* [ACTIVITY]: The output should be the line containing "Locate an element on the screen. Image" and every later line of the records, exactly as written, and nothing else.
------------
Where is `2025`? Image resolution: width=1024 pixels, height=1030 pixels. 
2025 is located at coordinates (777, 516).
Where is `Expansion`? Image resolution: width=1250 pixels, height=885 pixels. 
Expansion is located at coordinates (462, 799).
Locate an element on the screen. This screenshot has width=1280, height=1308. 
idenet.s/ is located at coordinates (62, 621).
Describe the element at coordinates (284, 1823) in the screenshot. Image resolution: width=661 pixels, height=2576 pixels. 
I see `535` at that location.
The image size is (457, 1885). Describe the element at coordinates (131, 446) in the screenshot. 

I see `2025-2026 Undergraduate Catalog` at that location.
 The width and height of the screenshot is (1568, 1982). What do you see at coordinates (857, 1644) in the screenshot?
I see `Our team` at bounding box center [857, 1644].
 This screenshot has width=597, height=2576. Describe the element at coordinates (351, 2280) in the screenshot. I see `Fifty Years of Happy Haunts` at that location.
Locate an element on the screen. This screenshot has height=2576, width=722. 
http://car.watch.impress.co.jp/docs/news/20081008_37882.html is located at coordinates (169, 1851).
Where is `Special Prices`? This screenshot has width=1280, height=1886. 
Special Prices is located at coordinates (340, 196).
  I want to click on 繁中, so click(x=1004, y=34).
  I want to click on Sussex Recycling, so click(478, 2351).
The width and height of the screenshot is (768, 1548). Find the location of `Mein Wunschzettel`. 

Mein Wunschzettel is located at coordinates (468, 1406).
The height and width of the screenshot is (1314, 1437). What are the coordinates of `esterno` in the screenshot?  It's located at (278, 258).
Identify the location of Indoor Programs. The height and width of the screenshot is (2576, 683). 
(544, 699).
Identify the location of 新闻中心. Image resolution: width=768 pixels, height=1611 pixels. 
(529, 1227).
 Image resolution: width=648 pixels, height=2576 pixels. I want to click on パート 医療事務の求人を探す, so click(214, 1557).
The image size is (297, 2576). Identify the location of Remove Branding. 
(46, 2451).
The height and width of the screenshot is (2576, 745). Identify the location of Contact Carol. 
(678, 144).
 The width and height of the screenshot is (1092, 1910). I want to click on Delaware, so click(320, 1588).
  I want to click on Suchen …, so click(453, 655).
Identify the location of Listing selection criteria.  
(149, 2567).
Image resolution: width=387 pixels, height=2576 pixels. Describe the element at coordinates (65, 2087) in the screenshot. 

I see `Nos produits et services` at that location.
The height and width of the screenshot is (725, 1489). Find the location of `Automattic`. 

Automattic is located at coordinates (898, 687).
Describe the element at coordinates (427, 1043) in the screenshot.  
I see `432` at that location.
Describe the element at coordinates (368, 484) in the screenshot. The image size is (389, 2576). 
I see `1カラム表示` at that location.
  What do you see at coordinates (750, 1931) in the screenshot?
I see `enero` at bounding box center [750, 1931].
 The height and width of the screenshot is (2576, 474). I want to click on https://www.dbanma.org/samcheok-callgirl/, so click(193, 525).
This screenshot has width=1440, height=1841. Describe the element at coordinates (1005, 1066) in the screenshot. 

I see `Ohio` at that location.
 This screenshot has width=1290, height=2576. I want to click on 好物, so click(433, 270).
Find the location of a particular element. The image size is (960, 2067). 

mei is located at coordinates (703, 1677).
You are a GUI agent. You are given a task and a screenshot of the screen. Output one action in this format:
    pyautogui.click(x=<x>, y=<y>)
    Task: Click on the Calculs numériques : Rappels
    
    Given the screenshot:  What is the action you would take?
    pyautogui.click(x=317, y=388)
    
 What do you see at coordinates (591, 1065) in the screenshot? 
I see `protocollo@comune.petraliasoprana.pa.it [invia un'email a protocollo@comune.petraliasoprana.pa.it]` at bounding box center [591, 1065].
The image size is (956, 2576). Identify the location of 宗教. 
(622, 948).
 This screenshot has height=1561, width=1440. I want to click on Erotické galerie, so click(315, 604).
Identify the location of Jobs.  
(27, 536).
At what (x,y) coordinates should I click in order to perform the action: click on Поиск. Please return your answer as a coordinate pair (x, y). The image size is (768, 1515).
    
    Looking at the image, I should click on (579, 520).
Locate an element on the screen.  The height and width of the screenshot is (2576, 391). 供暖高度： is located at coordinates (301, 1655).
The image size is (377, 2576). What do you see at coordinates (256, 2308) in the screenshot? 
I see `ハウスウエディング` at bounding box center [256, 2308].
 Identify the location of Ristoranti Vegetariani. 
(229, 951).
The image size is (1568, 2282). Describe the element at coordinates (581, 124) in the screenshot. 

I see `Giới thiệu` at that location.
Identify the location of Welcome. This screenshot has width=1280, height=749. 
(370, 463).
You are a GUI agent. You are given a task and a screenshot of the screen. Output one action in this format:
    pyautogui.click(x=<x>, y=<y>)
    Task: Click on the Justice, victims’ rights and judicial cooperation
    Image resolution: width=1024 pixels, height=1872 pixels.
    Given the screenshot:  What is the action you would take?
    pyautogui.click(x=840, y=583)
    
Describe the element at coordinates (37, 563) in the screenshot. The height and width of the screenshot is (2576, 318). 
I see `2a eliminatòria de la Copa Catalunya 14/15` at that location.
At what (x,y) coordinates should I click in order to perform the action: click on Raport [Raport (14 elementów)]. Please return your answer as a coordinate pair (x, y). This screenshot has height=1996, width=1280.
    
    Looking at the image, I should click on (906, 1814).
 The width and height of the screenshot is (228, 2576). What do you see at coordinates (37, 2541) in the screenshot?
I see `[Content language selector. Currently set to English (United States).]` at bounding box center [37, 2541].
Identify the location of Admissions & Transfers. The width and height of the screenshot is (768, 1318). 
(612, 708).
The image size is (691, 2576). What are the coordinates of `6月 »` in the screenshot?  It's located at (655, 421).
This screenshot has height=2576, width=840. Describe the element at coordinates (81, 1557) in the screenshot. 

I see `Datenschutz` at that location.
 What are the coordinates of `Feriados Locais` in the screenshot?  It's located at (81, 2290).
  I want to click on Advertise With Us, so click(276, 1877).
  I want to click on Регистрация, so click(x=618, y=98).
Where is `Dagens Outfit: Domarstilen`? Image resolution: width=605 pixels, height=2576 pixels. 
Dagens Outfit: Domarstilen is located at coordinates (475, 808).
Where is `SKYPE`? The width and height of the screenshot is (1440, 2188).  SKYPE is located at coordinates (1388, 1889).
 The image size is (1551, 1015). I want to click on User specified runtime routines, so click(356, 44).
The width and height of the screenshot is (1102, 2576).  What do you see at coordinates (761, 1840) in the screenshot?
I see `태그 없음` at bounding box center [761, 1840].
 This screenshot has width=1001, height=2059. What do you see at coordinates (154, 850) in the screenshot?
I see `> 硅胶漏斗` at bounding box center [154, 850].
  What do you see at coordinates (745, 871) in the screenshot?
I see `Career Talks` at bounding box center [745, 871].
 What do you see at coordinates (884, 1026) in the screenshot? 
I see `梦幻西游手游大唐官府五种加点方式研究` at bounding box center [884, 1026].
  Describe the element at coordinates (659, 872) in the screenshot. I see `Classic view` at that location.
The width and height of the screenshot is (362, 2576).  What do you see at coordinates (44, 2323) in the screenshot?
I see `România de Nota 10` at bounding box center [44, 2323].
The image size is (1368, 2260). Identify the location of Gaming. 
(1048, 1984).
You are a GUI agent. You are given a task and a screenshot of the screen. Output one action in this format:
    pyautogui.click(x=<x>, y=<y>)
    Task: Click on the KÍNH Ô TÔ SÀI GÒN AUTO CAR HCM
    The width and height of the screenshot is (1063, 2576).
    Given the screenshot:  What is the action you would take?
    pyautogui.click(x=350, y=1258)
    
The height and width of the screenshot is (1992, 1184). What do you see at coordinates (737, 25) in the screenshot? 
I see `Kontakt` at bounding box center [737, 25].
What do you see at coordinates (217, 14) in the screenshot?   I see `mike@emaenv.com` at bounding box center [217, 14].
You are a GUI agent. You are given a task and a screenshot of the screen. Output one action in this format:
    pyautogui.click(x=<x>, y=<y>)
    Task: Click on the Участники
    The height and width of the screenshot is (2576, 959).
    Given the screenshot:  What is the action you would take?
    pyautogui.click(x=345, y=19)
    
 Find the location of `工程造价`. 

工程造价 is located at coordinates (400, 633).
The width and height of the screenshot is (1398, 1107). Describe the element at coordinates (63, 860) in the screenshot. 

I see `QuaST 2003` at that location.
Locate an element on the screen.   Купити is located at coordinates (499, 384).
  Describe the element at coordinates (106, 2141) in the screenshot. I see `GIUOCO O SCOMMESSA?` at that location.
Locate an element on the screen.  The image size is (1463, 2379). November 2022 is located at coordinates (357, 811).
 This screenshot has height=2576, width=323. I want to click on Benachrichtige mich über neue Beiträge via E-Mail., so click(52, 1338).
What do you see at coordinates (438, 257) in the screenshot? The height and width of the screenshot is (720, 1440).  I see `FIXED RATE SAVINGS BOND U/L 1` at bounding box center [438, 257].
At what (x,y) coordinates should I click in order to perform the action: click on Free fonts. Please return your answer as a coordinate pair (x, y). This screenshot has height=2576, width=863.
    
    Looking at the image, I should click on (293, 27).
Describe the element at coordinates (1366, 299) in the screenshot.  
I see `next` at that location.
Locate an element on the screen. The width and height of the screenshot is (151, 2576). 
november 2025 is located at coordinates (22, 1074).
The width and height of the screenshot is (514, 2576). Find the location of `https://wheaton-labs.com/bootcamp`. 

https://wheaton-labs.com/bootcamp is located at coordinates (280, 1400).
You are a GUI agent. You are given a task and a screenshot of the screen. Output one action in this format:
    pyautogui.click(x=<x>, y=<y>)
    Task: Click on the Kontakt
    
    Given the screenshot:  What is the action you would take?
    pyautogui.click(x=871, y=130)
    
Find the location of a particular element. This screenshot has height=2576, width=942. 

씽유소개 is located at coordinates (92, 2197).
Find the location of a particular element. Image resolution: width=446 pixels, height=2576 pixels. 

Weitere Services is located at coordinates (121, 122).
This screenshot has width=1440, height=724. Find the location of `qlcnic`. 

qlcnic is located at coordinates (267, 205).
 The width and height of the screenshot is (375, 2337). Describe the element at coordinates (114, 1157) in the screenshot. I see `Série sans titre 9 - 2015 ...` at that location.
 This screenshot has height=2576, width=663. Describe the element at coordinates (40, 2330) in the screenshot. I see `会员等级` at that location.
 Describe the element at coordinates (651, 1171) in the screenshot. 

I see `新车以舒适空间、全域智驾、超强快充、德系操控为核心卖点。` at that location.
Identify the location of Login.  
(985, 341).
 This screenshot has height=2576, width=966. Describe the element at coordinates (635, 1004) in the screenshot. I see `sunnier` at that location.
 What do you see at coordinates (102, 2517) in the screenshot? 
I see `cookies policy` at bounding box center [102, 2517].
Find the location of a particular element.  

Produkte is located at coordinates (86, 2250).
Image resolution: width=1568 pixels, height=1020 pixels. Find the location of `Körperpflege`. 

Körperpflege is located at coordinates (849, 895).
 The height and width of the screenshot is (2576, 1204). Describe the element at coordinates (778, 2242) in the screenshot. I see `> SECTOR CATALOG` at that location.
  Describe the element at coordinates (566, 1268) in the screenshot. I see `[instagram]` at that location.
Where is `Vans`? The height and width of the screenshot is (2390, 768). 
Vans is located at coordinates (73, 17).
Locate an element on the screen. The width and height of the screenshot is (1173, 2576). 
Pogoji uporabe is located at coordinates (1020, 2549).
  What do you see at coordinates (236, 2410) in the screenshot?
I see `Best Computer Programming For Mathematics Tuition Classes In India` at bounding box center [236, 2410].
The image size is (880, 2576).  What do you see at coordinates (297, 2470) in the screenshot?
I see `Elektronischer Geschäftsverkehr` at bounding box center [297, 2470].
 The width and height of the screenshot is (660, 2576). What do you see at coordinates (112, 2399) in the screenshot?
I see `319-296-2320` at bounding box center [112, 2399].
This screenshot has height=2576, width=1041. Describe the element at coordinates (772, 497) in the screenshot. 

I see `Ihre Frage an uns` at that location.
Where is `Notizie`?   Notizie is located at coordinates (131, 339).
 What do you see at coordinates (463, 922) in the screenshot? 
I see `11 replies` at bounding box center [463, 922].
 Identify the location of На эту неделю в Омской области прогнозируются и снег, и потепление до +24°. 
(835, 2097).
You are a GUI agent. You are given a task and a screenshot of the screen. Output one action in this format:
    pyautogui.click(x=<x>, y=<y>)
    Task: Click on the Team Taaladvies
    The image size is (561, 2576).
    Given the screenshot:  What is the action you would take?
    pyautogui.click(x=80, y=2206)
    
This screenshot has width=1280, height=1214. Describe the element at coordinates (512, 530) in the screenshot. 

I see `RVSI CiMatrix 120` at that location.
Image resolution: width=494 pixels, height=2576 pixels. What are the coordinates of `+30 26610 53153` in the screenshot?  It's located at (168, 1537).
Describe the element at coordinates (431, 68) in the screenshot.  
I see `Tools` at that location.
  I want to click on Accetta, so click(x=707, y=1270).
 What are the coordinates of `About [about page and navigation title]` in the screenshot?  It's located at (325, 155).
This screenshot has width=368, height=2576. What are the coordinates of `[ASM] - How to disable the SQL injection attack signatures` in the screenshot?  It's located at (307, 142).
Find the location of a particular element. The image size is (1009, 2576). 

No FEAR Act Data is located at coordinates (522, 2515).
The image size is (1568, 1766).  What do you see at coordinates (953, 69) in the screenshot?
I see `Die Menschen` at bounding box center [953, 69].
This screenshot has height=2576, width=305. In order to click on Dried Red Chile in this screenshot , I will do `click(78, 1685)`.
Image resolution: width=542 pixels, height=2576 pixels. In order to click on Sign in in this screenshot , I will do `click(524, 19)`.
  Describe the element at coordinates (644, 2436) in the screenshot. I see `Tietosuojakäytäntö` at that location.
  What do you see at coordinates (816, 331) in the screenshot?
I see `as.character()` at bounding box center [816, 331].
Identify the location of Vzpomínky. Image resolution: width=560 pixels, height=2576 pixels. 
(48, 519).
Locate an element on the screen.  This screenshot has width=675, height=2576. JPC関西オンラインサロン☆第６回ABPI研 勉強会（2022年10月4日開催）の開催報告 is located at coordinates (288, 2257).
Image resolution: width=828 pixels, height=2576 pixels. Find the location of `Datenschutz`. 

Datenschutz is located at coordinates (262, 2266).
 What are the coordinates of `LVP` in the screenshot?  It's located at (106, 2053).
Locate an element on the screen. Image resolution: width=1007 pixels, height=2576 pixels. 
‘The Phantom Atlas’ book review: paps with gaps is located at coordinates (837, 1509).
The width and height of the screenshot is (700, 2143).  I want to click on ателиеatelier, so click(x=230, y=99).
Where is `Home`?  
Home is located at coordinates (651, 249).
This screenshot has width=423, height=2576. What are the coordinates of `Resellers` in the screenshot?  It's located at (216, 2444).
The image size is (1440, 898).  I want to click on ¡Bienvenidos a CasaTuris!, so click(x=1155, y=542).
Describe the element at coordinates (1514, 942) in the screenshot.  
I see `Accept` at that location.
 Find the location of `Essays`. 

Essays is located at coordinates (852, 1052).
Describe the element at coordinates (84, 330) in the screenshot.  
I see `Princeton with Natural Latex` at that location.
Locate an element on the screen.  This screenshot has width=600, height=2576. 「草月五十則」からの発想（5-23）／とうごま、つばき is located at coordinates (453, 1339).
------------
* [EXPECTED OUTPUT]:
Locate an element on the screen. Image resolution: width=1007 pixels, height=2576 pixels. 
‘The Phantom Atlas’ book review: paps with gaps is located at coordinates (837, 1509).
The width and height of the screenshot is (700, 2143).  I want to click on ателиеatelier, so click(x=230, y=99).
Where is `Home`?  
Home is located at coordinates (651, 249).
This screenshot has width=423, height=2576. What are the coordinates of `Resellers` in the screenshot?  It's located at (216, 2444).
The image size is (1440, 898).  I want to click on ¡Bienvenidos a CasaTuris!, so click(x=1155, y=542).
Describe the element at coordinates (1514, 942) in the screenshot.  
I see `Accept` at that location.
 Find the location of `Essays`. 

Essays is located at coordinates (852, 1052).
Describe the element at coordinates (84, 330) in the screenshot.  
I see `Princeton with Natural Latex` at that location.
Locate an element on the screen.  This screenshot has width=600, height=2576. 「草月五十則」からの発想（5-23）／とうごま、つばき is located at coordinates (453, 1339).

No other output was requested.